Congratulations on paying off your mortgage just before your 30th birthday. When did you buy the house? If you were lucky enough to buy after 2009, you enjoyed a huge windfall. If you bought before 2008, you might still be underwater on your house.
You’re right about the difference in life styles in the 50s and 60s. There are a lot of differences.
But your statement also reeks with false judgments. I don’t know many of my son’s friends who were spending “frivolously” after they graduated college. Most of them struggled to find work after the 2009 financial meltdown. As far as a sense of “entitlement,” I’m not sure any of them were buying houses since they were still living in their parents’ houses.

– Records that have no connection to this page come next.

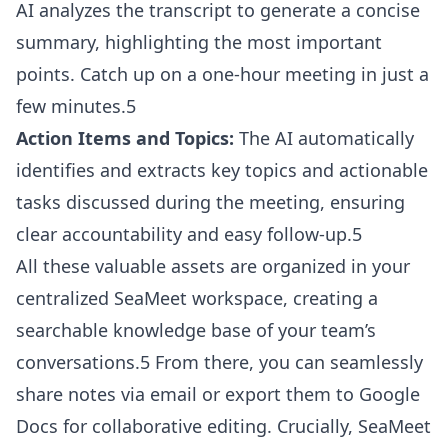
AI analyzes the transcript to generate a concise
summary, highlighting the most important
points. Catch up on a one-hour meeting in just a
few minutes.5
Action Items and Topics:
The AI automatically
identifies and extracts key topics and actionable
tasks discussed during the meeting, ensuring
clear accountability and easy follow-up.5
All these valuable assets are organized in your
centralized SeaMeet workspace, creating a
searchable knowledge base of your team’s
conversations.5 From there, you can seamlessly
share notes via email or export them to Google
Docs for collaborative editing. Crucially, SeaMeet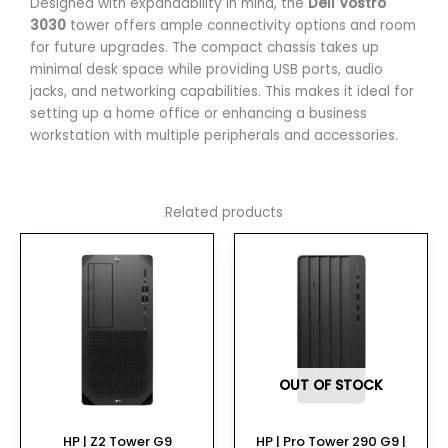
Designed with expandability in mind, the
Dell Vostro
3030
tower offers ample connectivity options and room
for future upgrades. The compact chassis takes up
minimal desk space while providing USB ports, audio
jacks, and networking capabilities. This makes it ideal for
setting up a home office or enhancing a business
workstation with multiple peripherals and accessories.
Related products
OUT OF STOCK
HP | Z2 Tower G9
HP | Pro Tower 290 G9 |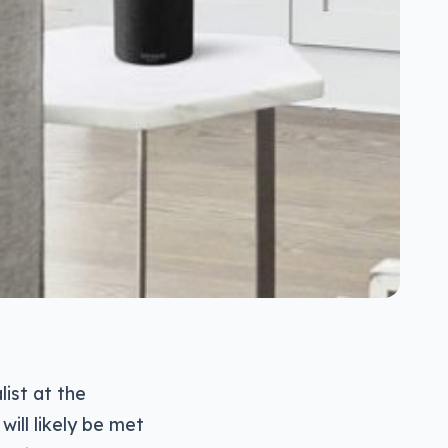
ist at the
ill likely be met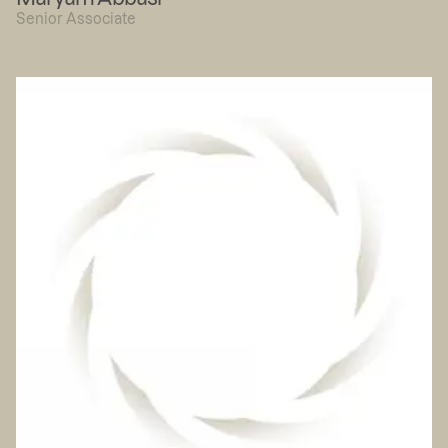
Senior Associate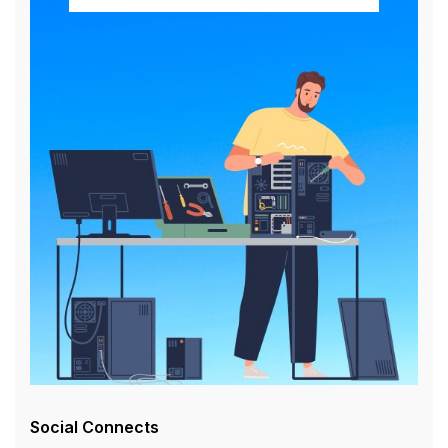
Social Connects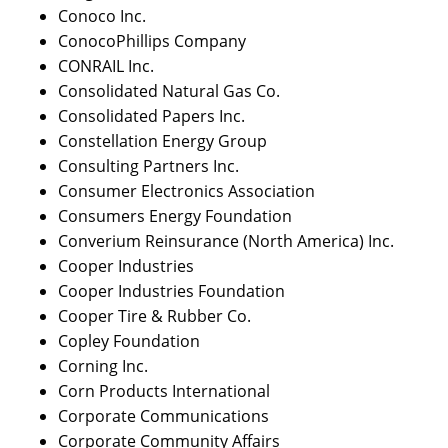
Conoco Inc.
ConocoPhillips Company
CONRAIL Inc.
Consolidated Natural Gas Co.
Consolidated Papers Inc.
Constellation Energy Group
Consulting Partners Inc.
Consumer Electronics Association
Consumers Energy Foundation
Converium Reinsurance (North America) Inc.
Cooper Industries
Cooper Industries Foundation
Cooper Tire & Rubber Co.
Copley Foundation
Corning Inc.
Corn Products International
Corporate Communications
Corporate Community Affairs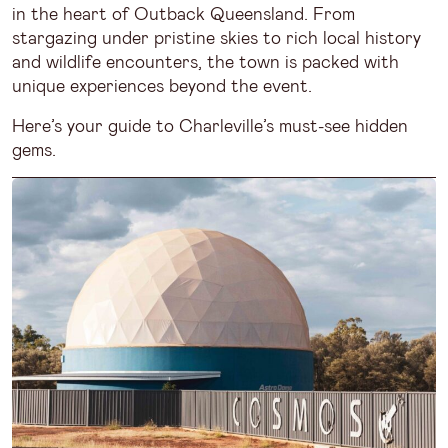
in the heart of Outback Queensland. From
stargazing under pristine skies to rich local history
and wildlife encounters, the town is packed with
unique experiences beyond the event.
Here’s your guide to Charleville’s must-see hidden
gems.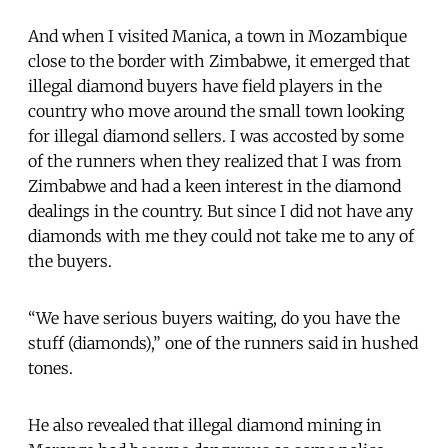
And when I visited Manica, a town in Mozambique
close to the border with Zimbabwe, it emerged that
illegal diamond buyers have field players in the
country who move around the small town looking
for illegal diamond sellers. I was accosted by some
of the runners when they realized that I was from
Zimbabwe and had a keen interest in the diamond
dealings in the country. But since I did not have any
diamonds with me they could not take me to any of
the buyers.
“We have serious buyers waiting, do you have the
stuff (diamonds),” one of the runners said in hushed
tones.
He also revealed that illegal diamond mining in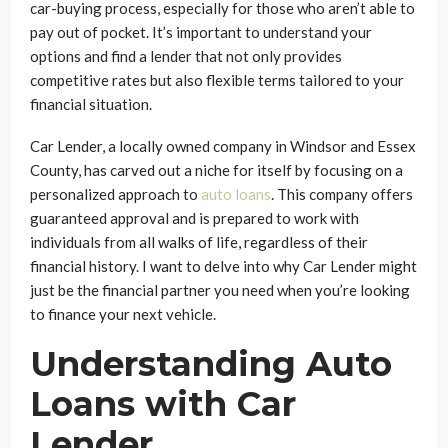
car-buying process, especially for those who aren’t able to
pay out of pocket. It’s important to understand your
options and find a lender that not only provides
competitive rates but also flexible terms tailored to your
financial situation.
Car Lender, a locally owned company in Windsor and Essex
County, has carved out a niche for itself by focusing on a
personalized approach to
auto loans
. This company offers
guaranteed approval and is prepared to work with
individuals from all walks of life, regardless of their
financial history. I want to delve into why Car Lender might
just be the financial partner you need when you’re looking
to finance your next vehicle.
Understanding Auto
Loans with Car
Lender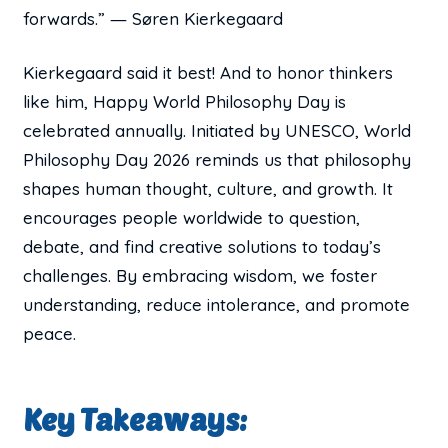
forwards.” ― Søren Kierkegaard
Kierkegaard said it best! And to honor thinkers
like him, Happy World Philosophy Day is
celebrated annually. Initiated by UNESCO, World
Philosophy Day 2026 reminds us that philosophy
shapes human thought, culture, and growth. It
encourages people worldwide to question,
debate, and find creative solutions to today’s
challenges. By embracing wisdom, we foster
understanding, reduce intolerance, and promote
peace.
Key Takeaways: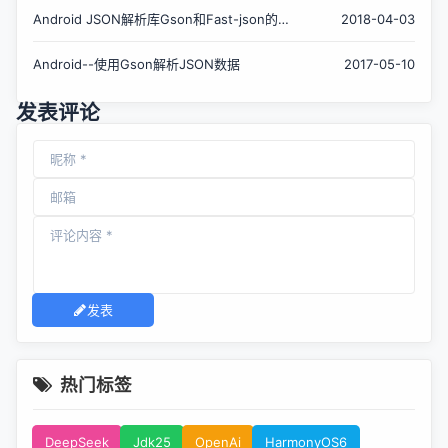
Android JSON解析库Gson和Fast-json的使
2018-04-03
用对比和图书列表小案例
Android--使用Gson解析JSON数据
2017-05-10
发表评论
发表
热门标签
DeepSeek
Jdk25
OpenAi
HarmonyOS6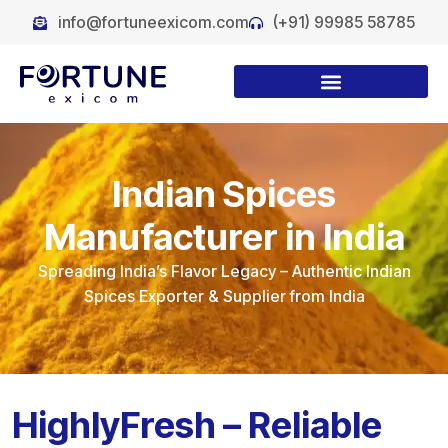
info@fortuneexicom.com
(+91) 99985 58785
Indian Spices
Manufacturer in India
Spreading India’s Flavor Legacy
– Authentic Indian
Spices Exporter & Supplier from India
HighlyFresh – Reliable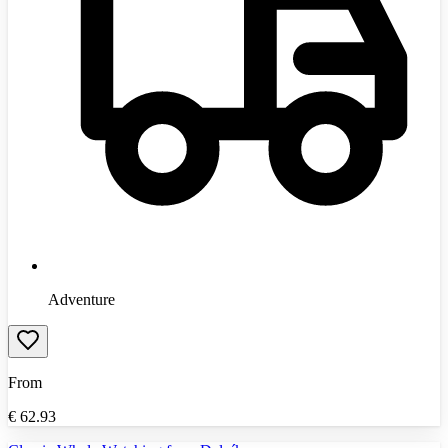
Adventure
From
€
62.93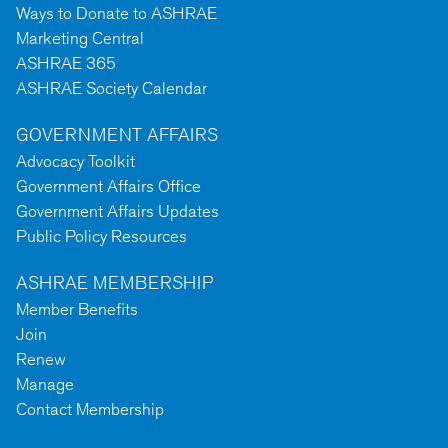
Ways to Donate to ASHRAE
Marketing Central
ASHRAE 365
ASHRAE Society Calendar
GOVERNMENT AFFAIRS
Advocacy Toolkit
Government Affairs Office
Government Affairs Updates
Public Policy Resources
ASHRAE MEMBERSHIP
Member Benefits
Join
Renew
Manage
Contact Membership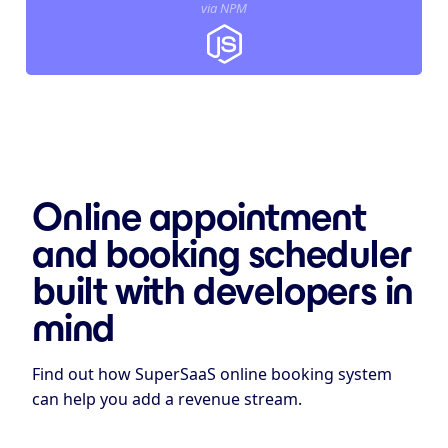
via NPM
Online appointment
and booking scheduler
built with developers in
mind
Find out how SuperSaaS online booking system
can help you add a revenue stream.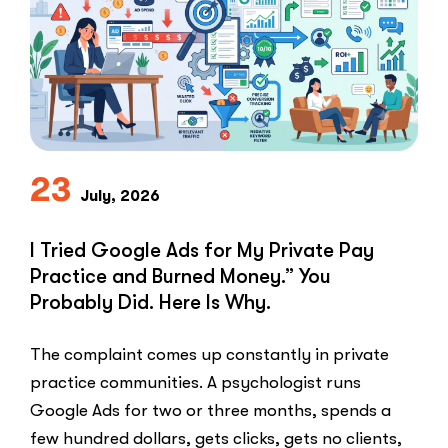
Speed-
to-
Lead
Problem
in
Private
Practice”
23
July, 2026
I Tried Google Ads for My Private Pay
Practice and Burned Money.” You
Probably Did. Here Is Why.
The complaint comes up constantly in private
practice communities. A psychologist runs
Google Ads for two or three months, spends a
few hundred dollars, gets clicks, gets no clients,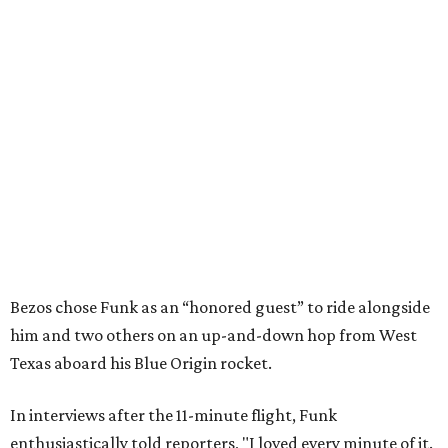
Bezos chose Funk as an “honored guest” to ride alongside
him and two others on an up-and-down hop from West
Texas aboard his Blue Origin rocket.
In interviews after the 11-minute flight, Funk
enthusiastically told reporters, "I loved every minute of it.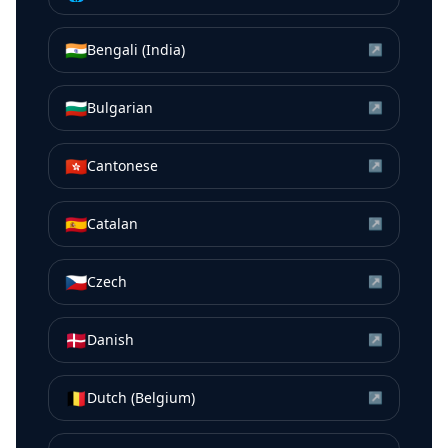
🇮🇳
Bengali (India)
↗
🇧🇬
Bulgarian
↗
🇭🇰
Cantonese
↗
🇪🇸
Catalan
↗
🇨🇿
Czech
↗
🇩🇰
Danish
↗
🇧🇪
Dutch (Belgium)
↗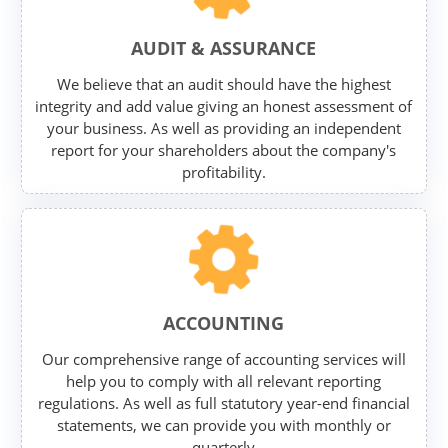
AUDIT & ASSURANCE
We believe that an audit should have the highest
integrity and add value giving an honest assessment of
your business. As well as providing an independent
report for your shareholders about the company's
profitability.
ACCOUNTING
Our comprehensive range of accounting services will
help you to comply with all relevant reporting
regulations. As well as full statutory year-end financial
statements, we can provide you with monthly or
quarterly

College debt is a huge problem that did not exist in the days when our society valued an educated population. UCLA cost $56 per year for tuition in 1946. That rose to $1500 per year in 1973. Now, it’s closer to $10,000. And that is the resident cost for a public university. Add books, and living expenses and it’s around $25,000. If you’re an out of state student or go to a private school, those costs explode.
It’s definitely easier to survive on one income if you don’t live near the largest and most expensive cities. But paying off college debt, saving for a down payment, paying rent, car insurance, health insurance, utilities, phone, food, etc. is a lot harder now than it was in the past.
From Fortune magazine:
Adding fuel to this worrying fire is a report released Monday from Zillow, which showed that first-time home buyers are waiting longer than ever — six years — to make the move from renting to owning. Zillow Chief Economist Svenja Gudell attributed this problem to the fact that young people are struggling to “save for a down payment and qualify for a mortgage, especially while the rental market is so unaffordable all over the country.”